EGU21-10819
https://doi.org/10.5194/egusphere-egu21-10819
EGU General Assembly 2021
© Author(s) 2021. This work is distributed under
the Creative Commons Attribution 4.0 License.

Stakeholder Participation in Flood-Related Disaster Risk Management in Ghana

Fafali Roy Ziga-Abortta1, Sylvia Kruse2, Britta Höllermann3, and Joshua Ntajal4
Fafali Roy Ziga-Abortta et al.
  • 1University of Freiburg, Chair of Forest and Environmental Policy, Freiburg, Germany (fafali.ziga-abortta@ifp.uni-freiburg.de)
  • 2University of Freiburg, Chair of Forest and Environmental Policy, Freiburg, Germany (sylvia.kruse@ifp.uni-freiburg.de)
  • 3University of Bonn, Department of Geography, Bonn-Germany (bhoellermann@uni-bonn.de)
  • 4University of Bonn, Department of Geography, Bonn-Germany (joshuantajal@uni-bonn.de)

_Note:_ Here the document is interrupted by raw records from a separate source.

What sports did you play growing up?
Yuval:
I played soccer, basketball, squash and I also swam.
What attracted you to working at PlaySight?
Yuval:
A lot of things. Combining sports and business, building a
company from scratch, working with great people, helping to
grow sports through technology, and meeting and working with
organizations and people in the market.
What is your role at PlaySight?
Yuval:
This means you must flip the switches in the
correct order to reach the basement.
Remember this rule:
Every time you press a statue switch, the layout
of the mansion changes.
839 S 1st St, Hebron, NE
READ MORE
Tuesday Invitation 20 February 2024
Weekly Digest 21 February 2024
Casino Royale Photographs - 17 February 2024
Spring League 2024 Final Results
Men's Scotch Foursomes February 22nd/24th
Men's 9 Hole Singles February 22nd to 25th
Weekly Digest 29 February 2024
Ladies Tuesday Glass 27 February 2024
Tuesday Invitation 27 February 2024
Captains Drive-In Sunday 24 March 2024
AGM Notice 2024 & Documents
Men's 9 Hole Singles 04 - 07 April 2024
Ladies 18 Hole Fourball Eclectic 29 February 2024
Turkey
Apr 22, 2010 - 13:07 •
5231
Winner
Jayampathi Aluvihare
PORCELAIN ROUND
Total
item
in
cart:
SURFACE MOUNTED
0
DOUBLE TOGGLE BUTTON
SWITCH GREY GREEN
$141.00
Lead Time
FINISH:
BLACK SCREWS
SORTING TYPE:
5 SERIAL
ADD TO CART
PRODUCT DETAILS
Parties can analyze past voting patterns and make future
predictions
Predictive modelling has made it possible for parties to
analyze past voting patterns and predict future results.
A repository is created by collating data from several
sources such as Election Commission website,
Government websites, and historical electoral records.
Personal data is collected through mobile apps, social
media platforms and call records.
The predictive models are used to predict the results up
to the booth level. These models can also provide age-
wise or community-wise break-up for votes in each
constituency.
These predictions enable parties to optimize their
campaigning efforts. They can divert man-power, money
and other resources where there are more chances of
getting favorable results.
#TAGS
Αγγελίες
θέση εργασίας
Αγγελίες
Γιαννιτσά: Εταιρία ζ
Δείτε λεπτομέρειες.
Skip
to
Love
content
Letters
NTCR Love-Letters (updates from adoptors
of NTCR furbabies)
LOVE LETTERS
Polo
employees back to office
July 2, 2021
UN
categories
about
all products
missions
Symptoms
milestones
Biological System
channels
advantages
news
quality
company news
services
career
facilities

Stakeholder Participation is recognized in both flood risk governance research and praxis. It is argued to emphasize empowerment, equity, learning and trust among actors. Projects that fail to adequately understand stakeholder dynamics turn to have undesired results. We take a normative and instrumental approach to stakeholder analysis by categorizing and investigating stakeholder relationships. With the wide array of roles that different stakeholders play, it is important to adopt holistic approaches in engaging them. Our approach is three-tiered, aimed at integrating and enhancing stakeholder participation and involvement.

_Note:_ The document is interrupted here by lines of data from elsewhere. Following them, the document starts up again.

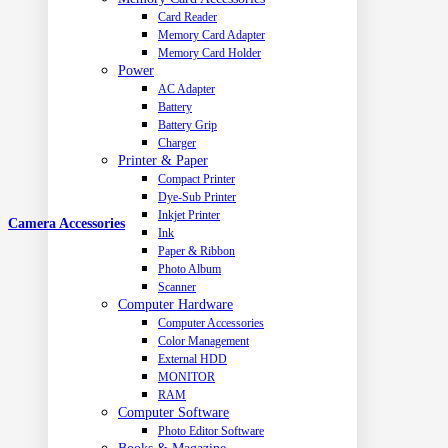
Card Reader
Memory Card Adapter
Memory Card Holder
Power
AC Adapter
Battery
Battery Grip
Charger
Printer & Paper
Compact Printer
Dye-Sub Printer
Inkjet Printer
Camera Accessories
Ink
Paper & Ribbon
Photo Album
Scanner
Computer Hardware
Computer Accessories
Color Management
External HDD
MONITOR
RAM
Computer Software
Photo Editor Software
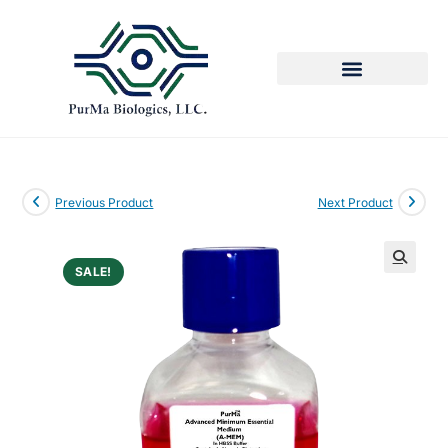
Previous Product
Next Product
SALE!
🔍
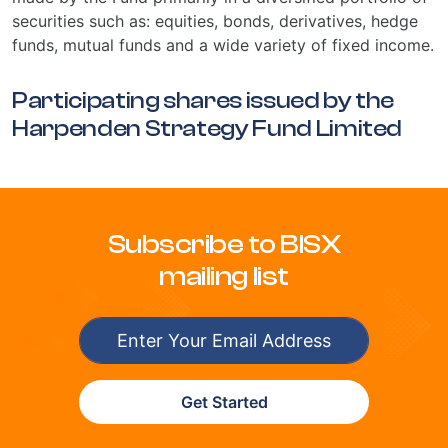
securities such as: equities, bonds, derivatives, hedge
funds, mutual funds and a wide variety of fixed income.
Participating shares issued by the
Harpenden Strategy Fund Limited
Subscribe to BISX
mailing list
Get Started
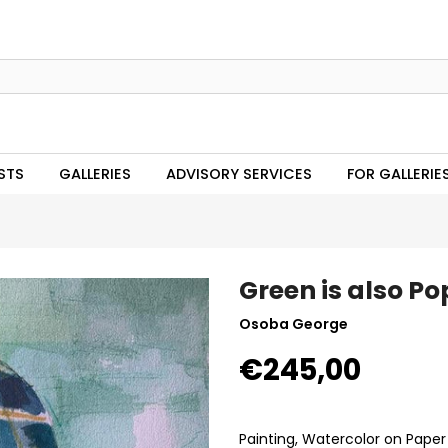
STS
GALLERIES
ADVISORY SERVICES
FOR GALLERIE
Green is also Po
Osoba George
€245,00
Painting, Watercolor on Paper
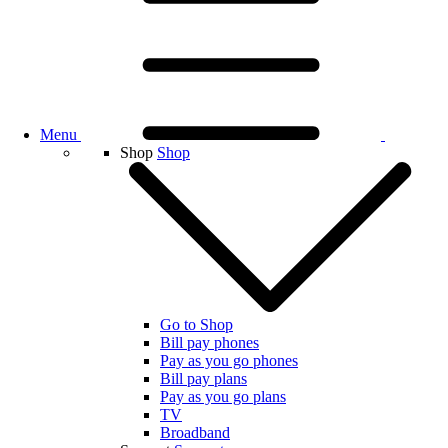
Menu
Shop
Shop
Go to Shop
Bill pay phones
Pay as you go phones
Bill pay plans
Pay as you go plans
TV
Broadband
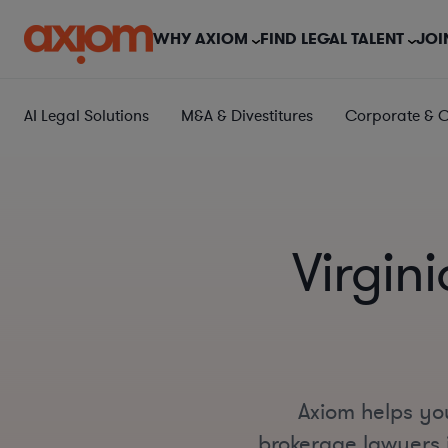
WHY AXIOM
FIND LEGAL TALENT
JOI
AI Legal Solutions
M&A & Divestitures
Corporate & 
Virgin
Axiom helps you
brokerage lawyers i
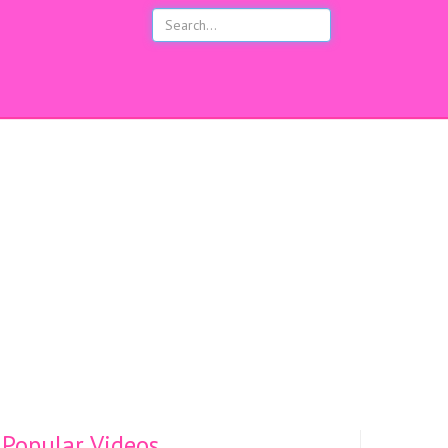
s
Popular Videos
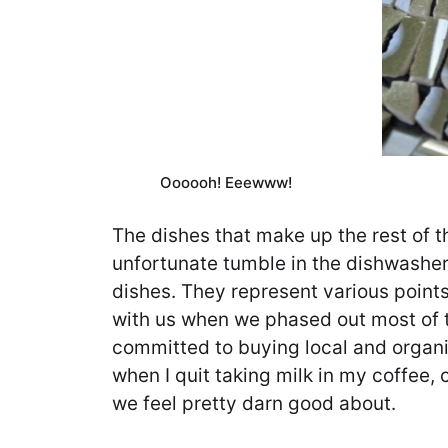
Oooooh! Eeewww!
The dishes that make up the rest of t
unfortunate tumble in the dishwasher
dishes. They represent various points
with us when we phased out most of 
committed to buying local and organi
when I quit taking milk in my coffee,
we feel pretty darn good about.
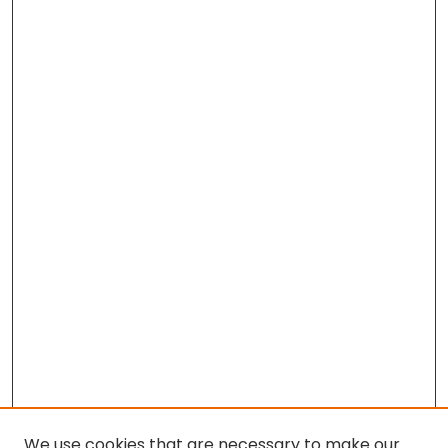
We use cookies that are necessary to make our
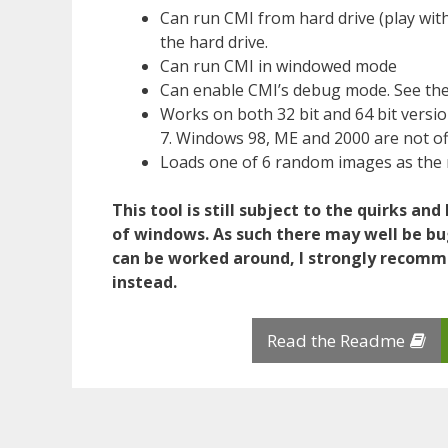
Can run CMI from hard drive (play with
the hard drive.
Can run CMI in windowed mode
Can enable CMI’s debug mode. See the
Works on both 32 bit and 64 bit vers
7. Windows 98, ME and 2000 are not off
Loads one of 6 random images as the 
This tool is still subject to the quirks an
of windows. As such there may well be b
can be worked around, I strongly recom
instead.
Read the Readme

We present research on stakeholder identification, categorization and mapping within the ongoing PARADeS project on participatory assessment of flood-related disaster prevention in Ghana. We define stakeholders to include all formal governance institutions, NGOs, Public and Private Research Institutions as well as civil society and their organizations. As the general motivation of the project constitutes a combination of research, development, and institutional strengthening activities, the objective is to engage with the relevant stakeholders of flood-related disaster management in Ghana, collaboratively identify weaknesses in the flood risk management system and starting points for improving these systems. We thus, 1) undertook a network-based stakeholder analysis, and 2) developed a strategy for stakeholder integration and participation within the PARADeS project.

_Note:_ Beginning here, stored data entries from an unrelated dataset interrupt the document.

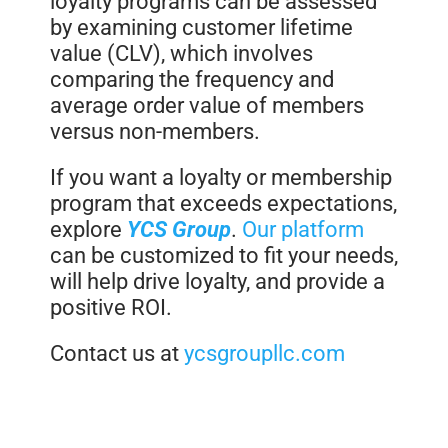
loyalty programs can be assessed
by examining customer lifetime
value (CLV), which involves
comparing the frequency and
average order value of members
versus non-members.
If you want a loyalty or membership
program that exceeds expectations,
explore
YCS Group
.
Our platform
can be customized to fit your needs,
will help drive loyalty, and provide a
positive ROI.
Contact us at
ycsgroupllc.com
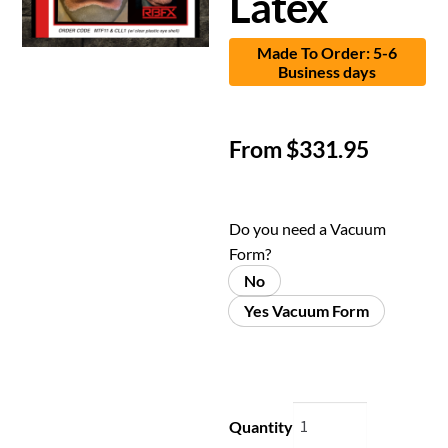
Latex
Made To Order: 5-6
Business days
From
$
331.95
Do you need a Vacuum
Form?
No
Yes Vacuum Form
Quantity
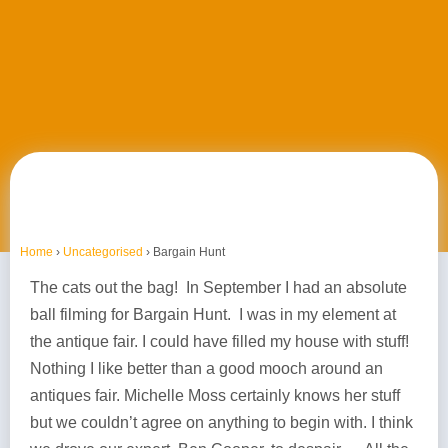
Home
›
Uncategorised
›
Bargain Hunt
The cats out the bag! In September I had an absolute
ball filming for Bargain Hunt. I was in my element at
the antique fair. I could have filled my house with stuff!
Nothing I like better than a good mooch around an
antiques fair. Michelle Moss certainly knows her stuff
but we couldn’t agree on anything to begin with. I think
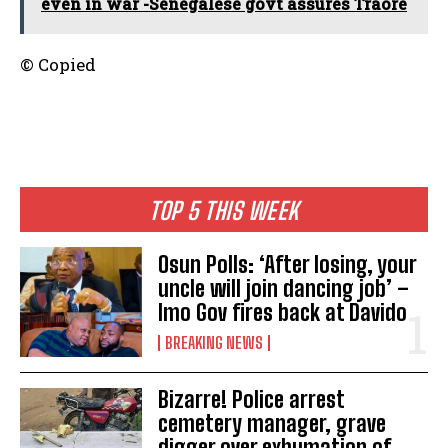
even in war -Senegalese govt assures Traoré
© Copied
TOP 5 THIS WEEK
Osun Polls: ‘After losing, your
uncle will join dancing job’ –
Imo Gov fires back at Davido
BREAKING NEWS
Bizarre! Police arrest
cemetery manager, grave
digger over exhumation of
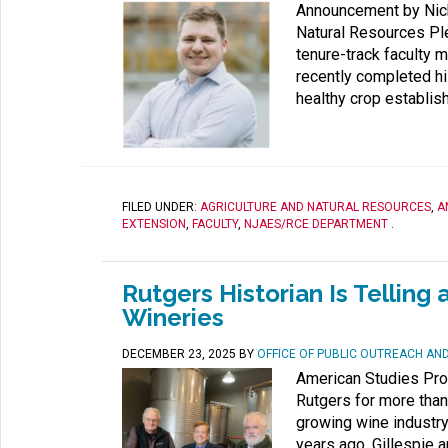
Announcement by Nicho
Natural Resources Pl
tenure-track faculty m
recently completed h
healthy crop establis
FILED UNDER:
AGRICULTURE AND NATURAL RESOURCES
,
A
EXTENSION
,
FACULTY
,
NJAES/RCE DEPARTMENT
.
Rutgers Historian Is Tellin
Wineries
DECEMBER 23, 2025
BY
OFFICE OF PUBLIC OUTREACH A
American Studies Prof
Rutgers for more tha
growing wine industry 
years ago, Gillespie a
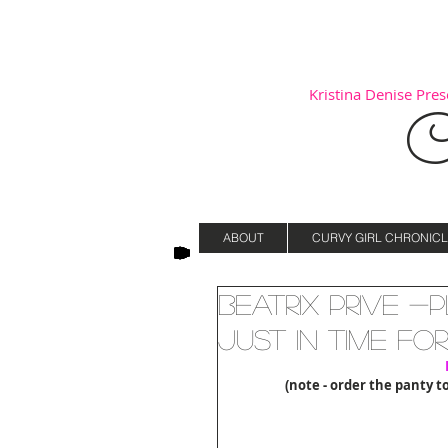
Kristina Denise Prese
C
ABOUT
CURVY GIRL CHRONICL
Beatrix Prive -
Just in time fo
(note - order the panty t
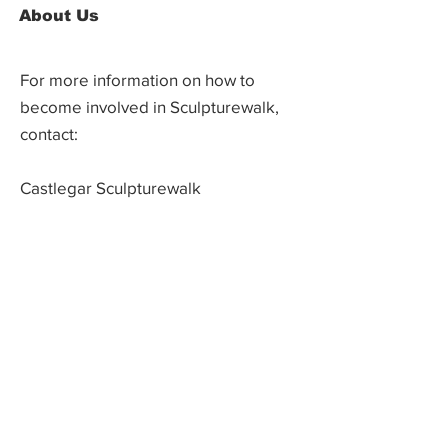
About Us
For more information on how to
become involved in Sculpturewalk,
contact:
Castlegar Sculpturewalk
PO Box 3586,
Questions?
Castlegar, BC V1N 3W3
We'd love to hear from you! Send us an
email in the form below or find us on
social media.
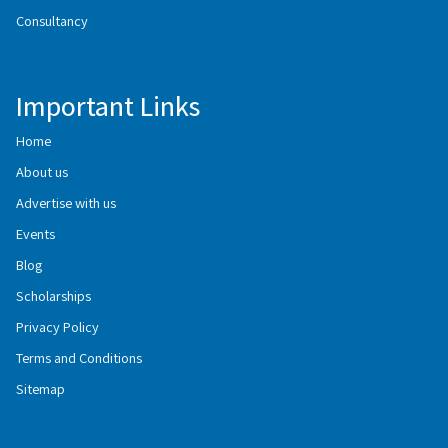
Consultancy
Important Links
Home
About us
Advertise with us
Events
Blog
Scholarships
Privacy Policy
Terms and Conditions
Sitemap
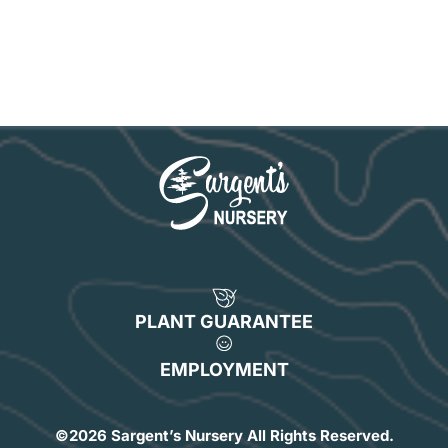
PLANT GUARANTEE
EMPLOYMENT
©
2026 Sargent’s Nursery All Rights Reserved.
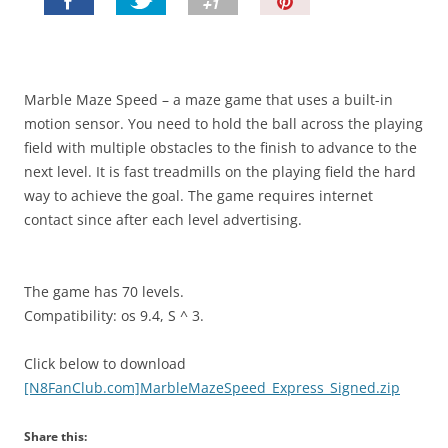
P
i
n
I
t
Marble Maze Speed – a maze game that uses a built-in
!
motion sensor. You need to hold the ball across the playing
field with multiple obstacles to the finish to advance to the
next level. It is fast treadmills on the playing field the hard
way to achieve the goal. The game requires internet
contact since after each level advertising.
The game has 70 levels.
Compatibility: os 9.4, S ^ 3.
Click below to download
[N8FanClub.com]MarbleMazeSpeed_Express_Signed.zip
Share this:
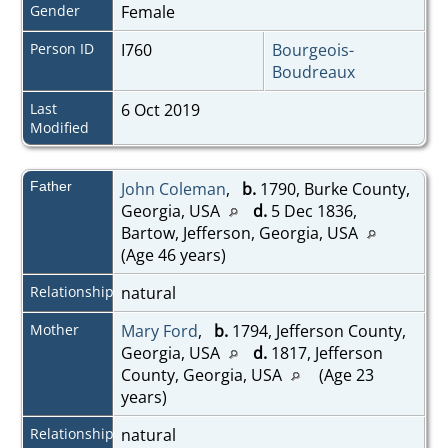
Gender
Female
Person ID
I760
Bourgeois-
Boudreaux
Last
6 Oct 2019
Modified
Father
John Coleman
,
b.
1790, Burke County,
Georgia, USA
d.
5 Dec 1836,
Bartow, Jefferson, Georgia, USA
(Age 46 years)
Relationship
natural
Mother
Mary Ford
,
b.
1794, Jefferson County,
Georgia, USA
d.
1817, Jefferson
County, Georgia, USA
(Age 23
years)
Relationship
natural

We elaborate a three-tiered aim of participation concept to be used within our Project where subsets of identified stakeholders serve different purposes: 1) To provide and coordinate access to other stakeholders for project work packages/partners, 2) To analyze stakeholder networks and their role for FRM in Ghana, and 3) To create co-ownership between project collaborators and target capacity building and multiplier effects to ensure long-lasting project output implementation and transfer of responsibility from the project to respective institutions in Ghana. First, we developed a matrix that helped us to identify and preliminarily categorize all stakeholders from a variety of sources following a multi-level governance approach. The categorization included but not limited to sectors of operation, political level, main functions of the stakeholders, and whether they were state/non-state or otherwise identified, their corresponding contact persons and different approaches in contacting them. Based on this, we performed a stakeholder mapping exercise which forms a basis for a Social Network Analysis to be done at a later time. The mapping exercise offers a vivid visualization of the stakeholders identified, their affiliations, sector and political level of operation, and is discussed and revalidated collaboratively with practitioners and policy actors.

In the further course of the project, the three-tiered approach to participation builds grounds for collaboration not only amongst scientists/researchers across disciplines but also among practitioners in the field of flood-related disaster risk management.

How to cite: Ziga-Abortta, F. R., Kruse, S., Höllermann, B., and Ntajal, J.: Stakeholder Participation in Flood-Related Disaster Risk Management in Ghana, EGU General Assembly 2021, online, 19–30 Apr 2021, EGU21-10819, https://doi.org/10.5194/egusphere-egu21-10819, 2021.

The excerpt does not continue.